On Wed, 1 Feb 2023 at 12:54, Mark Rutland <mark.rutland@xxxxxxx> wrote:
>
> Hi Dmitry,
>
> We raced to reply here, so there's more detail in my reply to Marco. I'm
> providing minimal detail here, sorry for being terse! :)
>
> On Wed, Feb 01, 2023 at 10:53:44AM +0100, Dmitry Vyukov wrote:
> > On Wed, 1 Feb 2023 at 10:34, Marco Elver <elver@xxxxxxxxxx> wrote:
> > >
> > > On Mon, 30 Jan 2023 at 11:46, Mark Rutland <mark.rutland@xxxxxxx> wrote:
> > > [...]
> > > > > This again feels like a deficiency with access_ok(). Is there a better
> > > > > primitive than access_ok(), or can we have something that gives us the
> > > > > guarantee that whatever it says is "ok" is a userspace address?
> > > >
> > > > I don't think so, since this is contextual and temporal -- a helper can't give
> > > > a single correct answert in all cases because it could change.
> > >
> > > That's fair, but unfortunate. Just curious: would
> > > copy_from_user_nofault() reliably fail if it tries to access one of
> > > those mappings but where access_ok() said "ok"?
> >
> > I also wonder if these special mappings are ever accessible in a user
> > task context?
>
> No.
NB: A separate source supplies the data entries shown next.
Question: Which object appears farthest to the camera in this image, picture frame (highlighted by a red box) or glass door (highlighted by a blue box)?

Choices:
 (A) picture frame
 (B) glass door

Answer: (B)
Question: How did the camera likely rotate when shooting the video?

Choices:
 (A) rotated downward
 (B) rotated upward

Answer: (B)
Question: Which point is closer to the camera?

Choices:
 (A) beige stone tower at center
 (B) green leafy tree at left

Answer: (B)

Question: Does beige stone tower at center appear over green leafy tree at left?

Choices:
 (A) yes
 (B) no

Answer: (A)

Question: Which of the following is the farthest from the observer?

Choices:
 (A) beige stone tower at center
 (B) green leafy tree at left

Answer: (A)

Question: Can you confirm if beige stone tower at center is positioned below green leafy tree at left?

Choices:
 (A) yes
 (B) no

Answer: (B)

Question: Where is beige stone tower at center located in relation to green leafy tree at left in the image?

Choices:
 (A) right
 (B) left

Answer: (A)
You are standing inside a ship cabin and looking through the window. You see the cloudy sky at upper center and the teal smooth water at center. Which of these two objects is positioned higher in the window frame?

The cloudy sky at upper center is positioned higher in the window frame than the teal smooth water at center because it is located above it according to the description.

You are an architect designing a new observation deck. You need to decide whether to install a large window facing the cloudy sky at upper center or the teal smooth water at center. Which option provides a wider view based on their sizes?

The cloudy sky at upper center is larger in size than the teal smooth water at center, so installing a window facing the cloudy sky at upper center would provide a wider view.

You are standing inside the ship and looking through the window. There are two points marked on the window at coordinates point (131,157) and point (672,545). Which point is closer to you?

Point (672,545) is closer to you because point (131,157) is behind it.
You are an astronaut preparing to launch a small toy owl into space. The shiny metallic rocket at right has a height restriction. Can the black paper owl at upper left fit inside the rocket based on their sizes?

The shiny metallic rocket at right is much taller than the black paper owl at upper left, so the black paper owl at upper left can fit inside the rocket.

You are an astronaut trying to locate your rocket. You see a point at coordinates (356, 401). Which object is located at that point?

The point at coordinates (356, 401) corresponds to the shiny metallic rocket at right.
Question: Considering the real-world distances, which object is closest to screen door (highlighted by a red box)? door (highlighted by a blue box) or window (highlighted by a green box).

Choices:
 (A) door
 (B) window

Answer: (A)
The special mappings are actually distinct page tables from the user page
> tables, so whenever userspace is executing and can issue a syscall, the user
> page tables are installed.
>
> The special mappings are only installed for transient periods within the
> context of a user task. There *might* be some latent issues with work happening
> in IPI context (e.g. perf user backtrace) on some architectures.
>
> > If yes, can a racing process_vm_readv/writev mess with these special mappings?
>
> No; those happen in task context, and cannot be invoked within the critical
> section where the page tables with the special mappings are installed.
>
> > We could use copy_from_user() to probe that the watchpoint address is
> > legit. But I think the memory can be potentially PROT_NONE but still
> > legit, so copy_from_user() won't work for these corner cases.
>
> Please see my other reply; ahead-of-time checks cannot help here. An address
> might be a legitimate user address and *also* transiently be a special mapping
> (since the two aare in entirely separate page tables).
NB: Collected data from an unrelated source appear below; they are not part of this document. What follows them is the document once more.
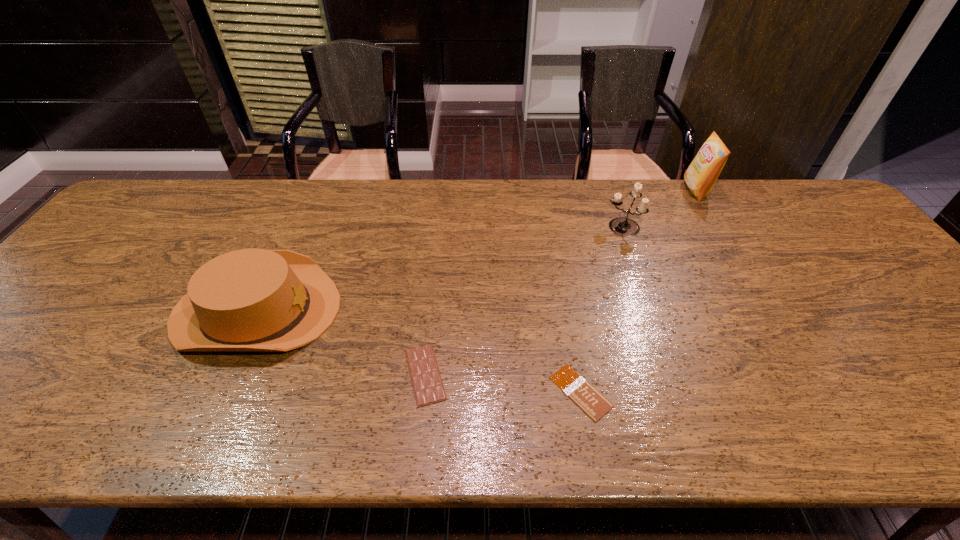 The height and width of the screenshot is (540, 960). I want to click on free space at the near edge of the desktop, so point(414,433).

What are the coordinates of `vacant space at the left edge of the desktop` in the screenshot? It's located at (60, 347).

Where is `blank area at the right edge`? The image size is (960, 540). blank area at the right edge is located at coordinates (805, 229).

I want to click on free space at the far right corner of the desktop, so click(815, 215).

At what (x,y) coordinates should I click in order to perform the action: click on free spot between the shortest object and the fourth object from left to right. Please return your answer as a coordinate pair (x, y). This screenshot has width=960, height=540. Looking at the image, I should click on (601, 309).

I want to click on free spot between the second farthest object and the leftmost object, so click(440, 268).

Find the location of a particular element. This screenshot has height=540, width=960. vacant space that's between the taller chocolate bar and the right chocolate bar is located at coordinates (503, 383).

I want to click on free area in between the left chocolate bar and the leftmost object, so click(341, 342).

You are a GUI agent. You are given a task and a screenshot of the screen. Output one action in this format:
    pyautogui.click(x=<x>, y=<y>)
    Task: Click on the unoccupied position between the tallest object and the taller chocolate bar
    Image resolution: width=960 pixels, height=540 pixels.
    Given the screenshot: What is the action you would take?
    pyautogui.click(x=561, y=282)

At what (x,y) coordinates should I click in order to perform the action: click on vacant space in between the crisp (potato chip) and the shortest object. Please return your answer as a coordinate pair (x, y). This screenshot has height=540, width=960. Looking at the image, I should click on (638, 291). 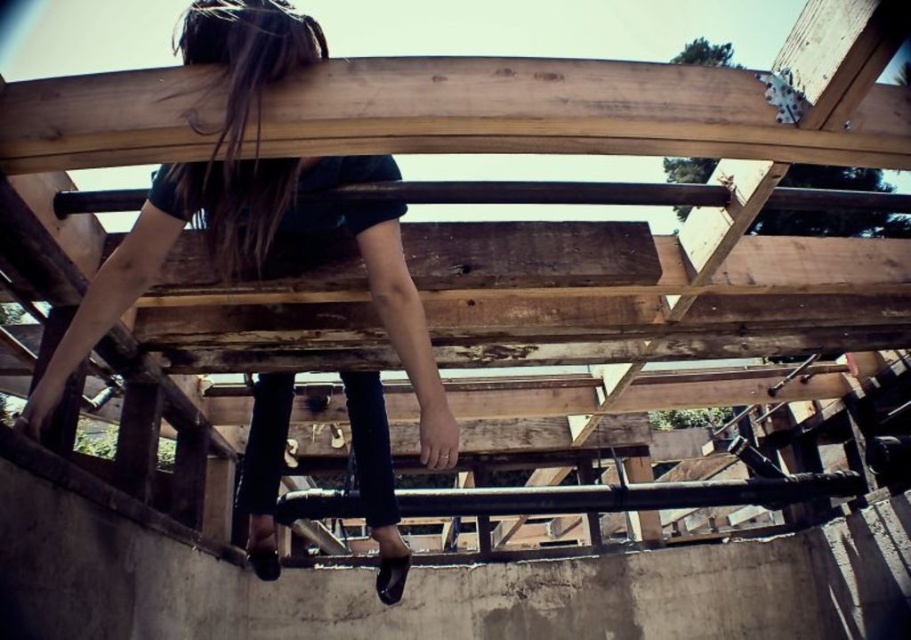 Question: Which point is farther to the camera?

Choices:
 (A) (211, 243)
 (B) (374, 156)

Answer: (A)

Question: Can you confirm if matte black hair at upper center is thinner than brown/dry hair at upper center?

Choices:
 (A) yes
 (B) no

Answer: (B)

Question: Is matte black hair at upper center in front of brown/dry hair at upper center?

Choices:
 (A) no
 (B) yes

Answer: (A)

Question: Which of the following is the farthest from the observer?

Choices:
 (A) (318, 214)
 (B) (189, 52)

Answer: (A)

Question: Among these points, which one is nearest to the camera?

Choices:
 (A) (202, 225)
 (B) (265, 81)

Answer: (B)

Question: Observing the image, what is the correct spatial positioning of matte black hair at upper center in reference to brown/dry hair at upper center?

Choices:
 (A) right
 (B) left

Answer: (A) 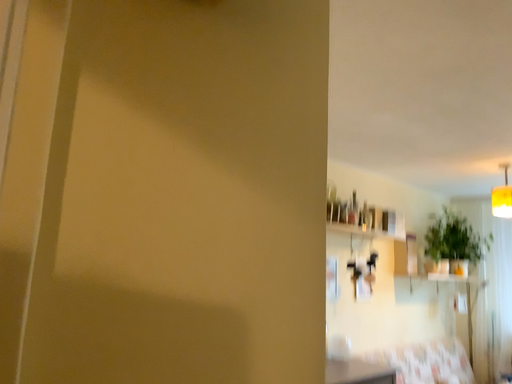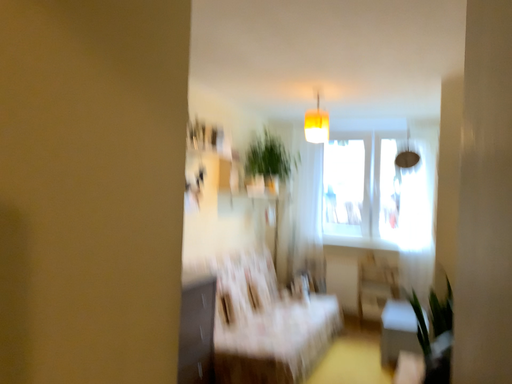 Question: How did the camera likely rotate when shooting the video?

Choices:
 (A) rotated downward
 (B) rotated upward

Answer: (A) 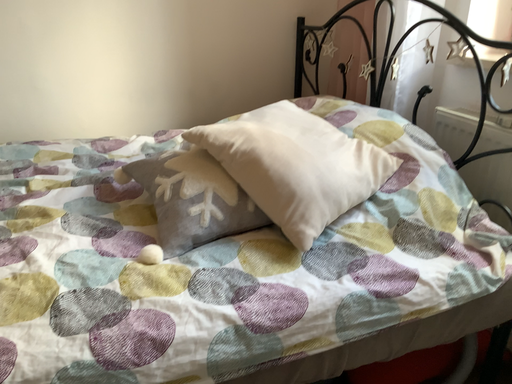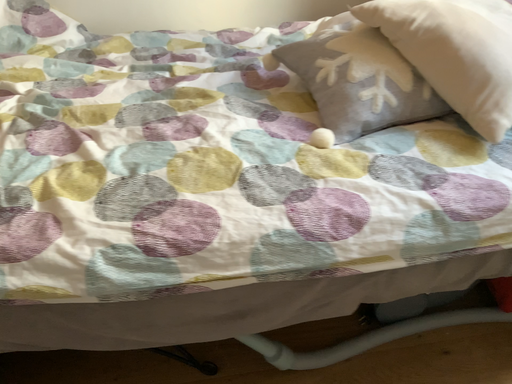 Question: How did the camera likely rotate when shooting the video?

Choices:
 (A) rotated upward
 (B) rotated downward

Answer: (B) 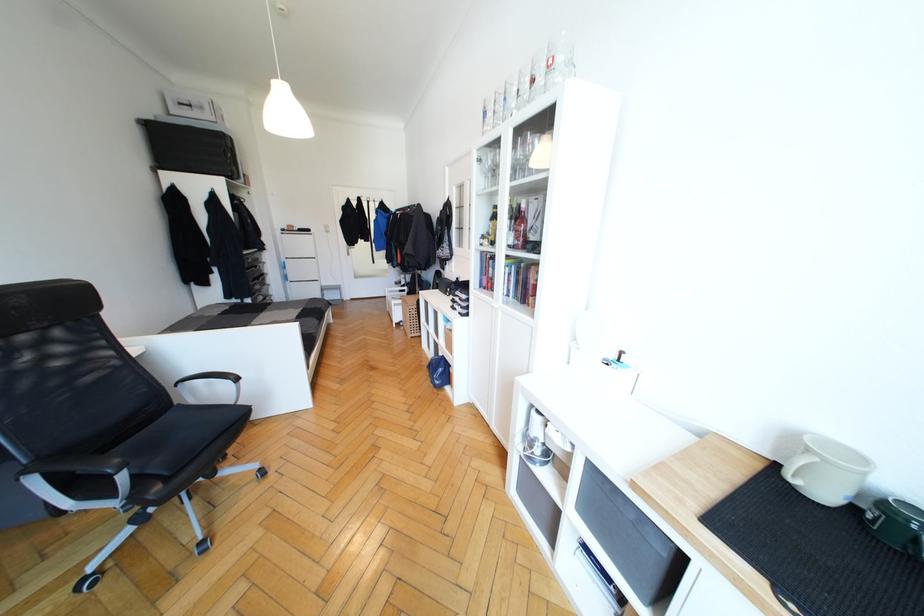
This brings more clarity. Thanks for the explanations.

If addresses overlap, then it seems that the kernel must disable all
watchpoints while the mapping is installed. This patch tries to relax
checks, but CAP_ADMIN can install such watchpoints today. And they can
unintentionally break kernel, or produce false watchpoint triggers.
And if all watchpoints are disabled while the mapping is installed,
then this patch should be OK, right?